## Instructions to follow:
The lines below are to be quoted exactly, from the first through the one that contains "der Propheten und".

## Excerpted records:
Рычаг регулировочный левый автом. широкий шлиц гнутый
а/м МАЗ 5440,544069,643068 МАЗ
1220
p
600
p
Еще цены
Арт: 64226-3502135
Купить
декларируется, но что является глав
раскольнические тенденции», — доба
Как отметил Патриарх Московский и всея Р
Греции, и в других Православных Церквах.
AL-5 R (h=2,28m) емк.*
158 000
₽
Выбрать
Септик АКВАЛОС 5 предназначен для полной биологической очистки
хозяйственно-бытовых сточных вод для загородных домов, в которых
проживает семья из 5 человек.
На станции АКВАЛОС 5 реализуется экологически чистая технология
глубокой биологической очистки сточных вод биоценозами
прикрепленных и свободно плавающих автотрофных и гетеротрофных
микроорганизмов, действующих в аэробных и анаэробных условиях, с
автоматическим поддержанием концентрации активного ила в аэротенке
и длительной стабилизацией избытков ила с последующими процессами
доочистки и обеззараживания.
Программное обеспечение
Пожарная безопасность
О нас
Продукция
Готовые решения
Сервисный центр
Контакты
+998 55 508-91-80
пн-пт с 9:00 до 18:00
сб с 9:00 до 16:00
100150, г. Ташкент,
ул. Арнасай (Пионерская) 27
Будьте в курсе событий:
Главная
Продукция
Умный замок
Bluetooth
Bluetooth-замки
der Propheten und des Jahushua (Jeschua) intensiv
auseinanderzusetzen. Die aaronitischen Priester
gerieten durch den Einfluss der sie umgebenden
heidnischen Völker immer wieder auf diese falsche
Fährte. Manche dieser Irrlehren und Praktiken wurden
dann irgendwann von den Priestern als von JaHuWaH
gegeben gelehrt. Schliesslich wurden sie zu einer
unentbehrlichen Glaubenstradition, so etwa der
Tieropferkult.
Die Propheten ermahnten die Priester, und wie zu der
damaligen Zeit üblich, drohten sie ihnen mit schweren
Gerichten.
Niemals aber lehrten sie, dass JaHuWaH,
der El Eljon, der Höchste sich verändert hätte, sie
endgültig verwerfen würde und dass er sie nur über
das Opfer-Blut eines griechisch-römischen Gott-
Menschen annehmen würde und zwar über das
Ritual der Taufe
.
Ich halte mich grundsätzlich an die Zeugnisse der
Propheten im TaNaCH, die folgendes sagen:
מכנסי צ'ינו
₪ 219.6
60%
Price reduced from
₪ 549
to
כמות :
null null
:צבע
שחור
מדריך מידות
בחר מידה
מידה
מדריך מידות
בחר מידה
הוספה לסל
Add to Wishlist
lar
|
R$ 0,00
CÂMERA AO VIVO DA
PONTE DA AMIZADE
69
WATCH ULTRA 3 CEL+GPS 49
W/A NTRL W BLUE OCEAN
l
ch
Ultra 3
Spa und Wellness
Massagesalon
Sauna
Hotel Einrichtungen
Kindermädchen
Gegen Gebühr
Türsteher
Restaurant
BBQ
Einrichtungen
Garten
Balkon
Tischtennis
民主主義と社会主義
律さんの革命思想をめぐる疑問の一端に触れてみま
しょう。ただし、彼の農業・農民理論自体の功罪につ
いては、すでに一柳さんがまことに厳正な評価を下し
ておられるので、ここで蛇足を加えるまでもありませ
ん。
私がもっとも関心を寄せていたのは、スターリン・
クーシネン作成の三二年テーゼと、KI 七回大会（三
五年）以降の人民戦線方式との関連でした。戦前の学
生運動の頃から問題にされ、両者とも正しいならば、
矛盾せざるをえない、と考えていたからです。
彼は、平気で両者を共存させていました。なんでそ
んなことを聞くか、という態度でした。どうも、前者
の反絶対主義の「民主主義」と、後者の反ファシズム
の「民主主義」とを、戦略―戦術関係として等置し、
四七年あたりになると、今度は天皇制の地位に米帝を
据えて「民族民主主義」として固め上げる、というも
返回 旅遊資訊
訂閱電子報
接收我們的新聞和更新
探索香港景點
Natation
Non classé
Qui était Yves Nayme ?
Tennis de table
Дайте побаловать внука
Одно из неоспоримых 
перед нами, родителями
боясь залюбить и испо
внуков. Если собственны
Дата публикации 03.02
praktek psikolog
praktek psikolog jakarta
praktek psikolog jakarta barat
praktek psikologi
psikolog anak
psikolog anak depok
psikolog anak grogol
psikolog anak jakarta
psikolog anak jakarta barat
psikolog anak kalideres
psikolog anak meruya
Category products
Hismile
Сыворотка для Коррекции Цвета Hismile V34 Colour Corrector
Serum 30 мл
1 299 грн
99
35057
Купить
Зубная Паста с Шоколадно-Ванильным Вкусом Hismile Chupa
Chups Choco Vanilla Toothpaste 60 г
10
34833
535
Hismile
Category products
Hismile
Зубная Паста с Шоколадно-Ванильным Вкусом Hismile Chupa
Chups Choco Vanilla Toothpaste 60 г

## Reply:
Рычаг регулировочный левый автом. широкий шлиц гнутый
а/м МАЗ 5440,544069,643068 МАЗ
1220
p
600
p
Еще цены
Арт: 64226-3502135
Купить
декларируется, но что является глав
раскольнические тенденции», — доба
Как отметил Патриарх Московский и всея Р
Греции, и в других Православных Церквах.
AL-5 R (h=2,28m) емк.*
158 000
₽
Выбрать
Септик АКВАЛОС 5 предназначен для полной биологической очистки
хозяйственно-бытовых сточных вод для загородных домов, в которых
проживает семья из 5 человек.
На станции АКВАЛОС 5 реализуется экологически чистая технология
глубокой биологической очистки сточных вод биоценозами
прикрепленных и свободно плавающих автотрофных и гетеротрофных
микроорганизмов, действующих в аэробных и анаэробных условиях, с
автоматическим поддержанием концентрации активного ила в аэротенке
и длительной стабилизацией избытков ила с последующими процессами
доочистки и обеззараживания.
Программное обеспечение
Пожарная безопасность
О нас
Продукция
Готовые решения
Сервисный центр
Контакты
+998 55 508-91-80
пн-пт с 9:00 до 18:00
сб с 9:00 до 16:00
100150, г. Ташкент,
ул. Арнасай (Пионерская) 27
Будьте в курсе событий:
Главная
Продукция
Умный замок
Bluetooth
Bluetooth-замки
der Propheten und des Jahushua (Jeschua) intensiv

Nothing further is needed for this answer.